Si votre douleur est en flexion (elle augmente quand vous vous penchez), privilégiez la position sur le dos en ajustant l’inclinaison du cou, ou sur le côté avec la jambe supérieure légèrement ramenée vers vous sans trop plier les hanches.
Une règle d’or : changez de position plusieurs fois dans la nuit. On effectue entre 30 et 40 mouvements par nuit, ce qui prévient naturellement l’enraidissement des articulations. Si vous restez figé dans la même posture, les muscles et les ligaments finissent par en souffrir.
Choisir la bonne literie pour soulager le bas du dos
Le matelas et l’oreiller ne sont pas des détails. Ils conditionnent immédiatement la qualité de votre sommeil et l’état de vos lombaires au réveil. Le lit est le mobilier le plus utilisé de votre vie, au moins 6 à 8 heures par nuit. Pourtant, beaucoup de gens le négligent.
Un bon matelas doit être suffisamment ferme pour ne pas vous laisser vous enfoncer, mais assez souple pour que les hanches, les épaules et les fesses s’y logent légèrement quand vous dormez sur le côté. L’épaisseur minimale recommandée est de 14 cm. En dessous, le soutien est insuffisant. Les matelas à mémoire de forme, fabriqués en mousse visco-élastique, répartissent uniformément le poids du corps et respectent la courbure naturelle de la colonne. Comptez entre 650 et 1000 euros en moyenne pour un lit deux places de qualité. C’est un investissement, certes, mais à renouveler seulement tous les 10 à 15 ans.
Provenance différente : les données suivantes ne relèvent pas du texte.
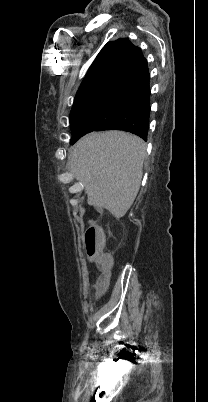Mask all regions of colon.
I'll return each mask as SVG.
<instances>
[{
  "label": "colon",
  "mask_w": 208,
  "mask_h": 402,
  "mask_svg": "<svg viewBox=\"0 0 208 402\" xmlns=\"http://www.w3.org/2000/svg\"><path fill=\"white\" fill-rule=\"evenodd\" d=\"M86 239L88 242L84 250L85 255L88 256L92 265H98L101 277H108L114 264V257L110 256L109 250H102L106 243L104 232H96L95 228L91 227L86 234ZM95 288L100 295H109L111 292L110 287L104 281L97 282Z\"/></svg>",
  "instance_id": "obj_1"
}]
</instances>
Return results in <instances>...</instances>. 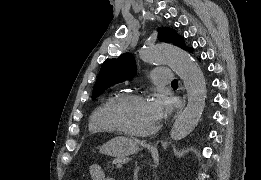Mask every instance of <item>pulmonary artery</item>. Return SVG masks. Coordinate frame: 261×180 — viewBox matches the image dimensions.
Here are the masks:
<instances>
[{
  "label": "pulmonary artery",
  "mask_w": 261,
  "mask_h": 180,
  "mask_svg": "<svg viewBox=\"0 0 261 180\" xmlns=\"http://www.w3.org/2000/svg\"><path fill=\"white\" fill-rule=\"evenodd\" d=\"M152 75L153 83H174V78L163 77H175L176 73L171 72V67H156V69L152 70Z\"/></svg>",
  "instance_id": "pulmonary-artery-1"
}]
</instances>
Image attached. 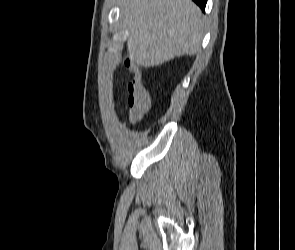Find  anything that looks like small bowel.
<instances>
[{
    "mask_svg": "<svg viewBox=\"0 0 295 250\" xmlns=\"http://www.w3.org/2000/svg\"><path fill=\"white\" fill-rule=\"evenodd\" d=\"M126 64L127 66L130 68V70L133 72L134 77H142L141 71L139 70V68L137 66H135L133 64V62H131L129 59L126 60Z\"/></svg>",
    "mask_w": 295,
    "mask_h": 250,
    "instance_id": "1",
    "label": "small bowel"
}]
</instances>
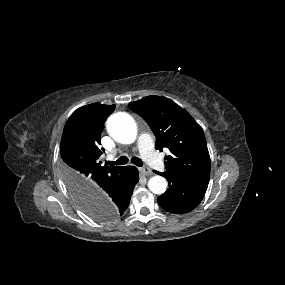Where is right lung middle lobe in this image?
Here are the masks:
<instances>
[{
	"mask_svg": "<svg viewBox=\"0 0 285 285\" xmlns=\"http://www.w3.org/2000/svg\"><path fill=\"white\" fill-rule=\"evenodd\" d=\"M66 184H67V180L65 179ZM71 194L73 195L74 199L76 200V202L78 203V205L80 206V208L90 217L96 219V220H100V221H109L112 220L117 216L116 213H114L110 207L106 206V205H102V206H98V205H94L92 203H82L80 202L74 191L72 190L71 187H68Z\"/></svg>",
	"mask_w": 285,
	"mask_h": 285,
	"instance_id": "dd1d6c3e",
	"label": "right lung middle lobe"
}]
</instances>
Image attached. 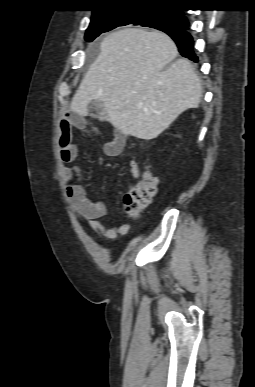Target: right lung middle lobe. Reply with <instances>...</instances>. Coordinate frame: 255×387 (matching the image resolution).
Masks as SVG:
<instances>
[{
  "instance_id": "obj_1",
  "label": "right lung middle lobe",
  "mask_w": 255,
  "mask_h": 387,
  "mask_svg": "<svg viewBox=\"0 0 255 387\" xmlns=\"http://www.w3.org/2000/svg\"><path fill=\"white\" fill-rule=\"evenodd\" d=\"M188 21L179 11L170 8H128L93 14L85 40L93 41L101 33L128 24L159 30L187 27Z\"/></svg>"
}]
</instances>
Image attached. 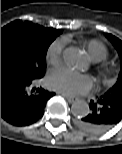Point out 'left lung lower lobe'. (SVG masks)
<instances>
[{"label":"left lung lower lobe","mask_w":122,"mask_h":154,"mask_svg":"<svg viewBox=\"0 0 122 154\" xmlns=\"http://www.w3.org/2000/svg\"><path fill=\"white\" fill-rule=\"evenodd\" d=\"M89 114L78 120L77 125L90 133H101L111 129L122 119V104L111 94L105 93L90 101Z\"/></svg>","instance_id":"obj_1"}]
</instances>
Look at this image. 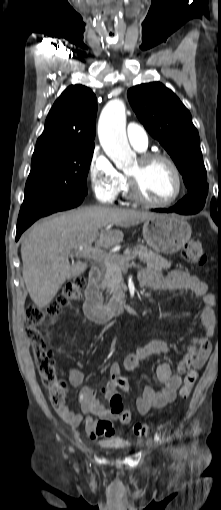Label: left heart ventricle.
I'll use <instances>...</instances> for the list:
<instances>
[{
	"instance_id": "obj_1",
	"label": "left heart ventricle",
	"mask_w": 221,
	"mask_h": 510,
	"mask_svg": "<svg viewBox=\"0 0 221 510\" xmlns=\"http://www.w3.org/2000/svg\"><path fill=\"white\" fill-rule=\"evenodd\" d=\"M127 173L138 180L141 194L149 200L165 201L175 193V175L164 161L143 165L137 160Z\"/></svg>"
}]
</instances>
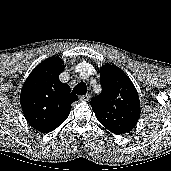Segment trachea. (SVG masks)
Masks as SVG:
<instances>
[{
    "instance_id": "obj_1",
    "label": "trachea",
    "mask_w": 171,
    "mask_h": 171,
    "mask_svg": "<svg viewBox=\"0 0 171 171\" xmlns=\"http://www.w3.org/2000/svg\"><path fill=\"white\" fill-rule=\"evenodd\" d=\"M73 92L78 95H86L87 87L85 83H78L74 88Z\"/></svg>"
}]
</instances>
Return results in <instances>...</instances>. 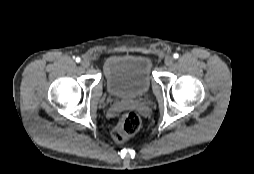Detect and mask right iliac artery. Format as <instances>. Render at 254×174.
<instances>
[{
  "instance_id": "1",
  "label": "right iliac artery",
  "mask_w": 254,
  "mask_h": 174,
  "mask_svg": "<svg viewBox=\"0 0 254 174\" xmlns=\"http://www.w3.org/2000/svg\"><path fill=\"white\" fill-rule=\"evenodd\" d=\"M75 60H76V62H80V58L79 57H77Z\"/></svg>"
}]
</instances>
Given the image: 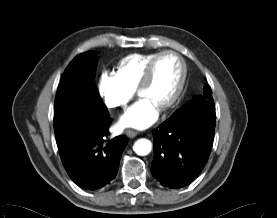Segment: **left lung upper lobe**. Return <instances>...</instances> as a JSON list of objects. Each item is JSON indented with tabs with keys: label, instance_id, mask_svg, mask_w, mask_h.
<instances>
[{
	"label": "left lung upper lobe",
	"instance_id": "5c2ea615",
	"mask_svg": "<svg viewBox=\"0 0 277 218\" xmlns=\"http://www.w3.org/2000/svg\"><path fill=\"white\" fill-rule=\"evenodd\" d=\"M215 111V104L209 84H205L203 94L193 98L182 108L173 113L171 117L186 116L195 112Z\"/></svg>",
	"mask_w": 277,
	"mask_h": 218
}]
</instances>
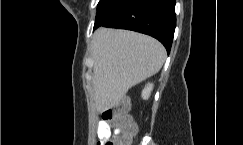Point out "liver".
I'll use <instances>...</instances> for the list:
<instances>
[{
    "label": "liver",
    "mask_w": 243,
    "mask_h": 145,
    "mask_svg": "<svg viewBox=\"0 0 243 145\" xmlns=\"http://www.w3.org/2000/svg\"><path fill=\"white\" fill-rule=\"evenodd\" d=\"M93 89L99 112L117 106L128 90L156 74L166 50L156 39L140 33L99 28L93 37Z\"/></svg>",
    "instance_id": "6515ba94"
}]
</instances>
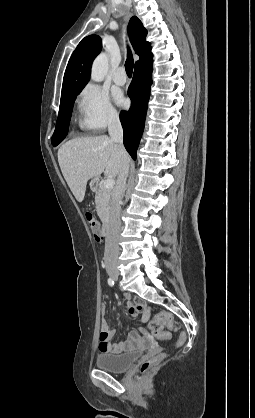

| Position de sommeil | Hauteur d’oreiller recommandée | Type d’oreiller conseillé |
|---|---|---|
| Sur le dos | Environ 11 cm | Moelleux |
| Sur le côté | Au moins 12 cm | Ferme, voire deux oreillers superposés |
| Sur le ventre | Très fin ou plat | Souple, pour ne pas tordre le cou |
Pensez aussi à la couette : elle doit être assez grande pour remonter jusqu’au cou et éviter que le froid ne contracte les muscles des épaules et de la nuque pendant la nuit. Pour améliorer la qualité de votre sommeil, ces détails de literie comptent autant que la position elle-même.
Remèdes naturels, relaxation et quand consulter
Certains soirs, la douleur lombaire s’installe avant même de se coucher. Deux remèdes naturels méritent d’être connus. L’Harpagophytum, surnommé “griffe du diable”, est une plante d’Afrique australe dont les vertus médicinales sont reconnues par l’Organisation mondiale de la santé. Elle favorise la détente musculaire et améliore la mobilité articulaire. Disponible en comprimés, en ampoules ou en gel local, elle peut s’intégrer facilement à une routine soir. L’écorce de saule blanc, une sorte d’aspirine végétale aux effets anti-inflammatoires, est particulièrement indiquée si votre lombalgie est liée à une arthrose.
Une bouillotte ou un coussin de noyaux de cerises chauffé au micro-ondes, appliqué 10 à 15 minutes sur la zone douloureuse (par-dessus les vêtements), soulage efficacement les crampes et les contractures. À l’inverse, le froid convient mieux aux inflammations aiguës et aux tendinites.
La relaxation n’est pas un luxe. Le stress est responsable de 13% des cas de lombalgies. La méditation pour mieux dormir aide à détendre les muscles du dos et à abaisser le niveau de tension général. La respiration profonde, la cohérence cardiaque ou quelques minutes de yoga avant de se coucher peuvent faire une vraie différence sur la qualité des nuits.
Si malgré tout le mal de dos persiste, ne laissez pas traîner. Un médecin, un ostéopathe ou un kinésithérapeute saura identifier précisément la source de la douleur et présenter un traitement adapté à votre profil. L’ostéopathie, thérapie manuelle et holistique, est particulièrement efficace pour remonter jusqu’à la cause réelle des douleurs lombaires, plutôt que d’en traiter uniquement les symptômes.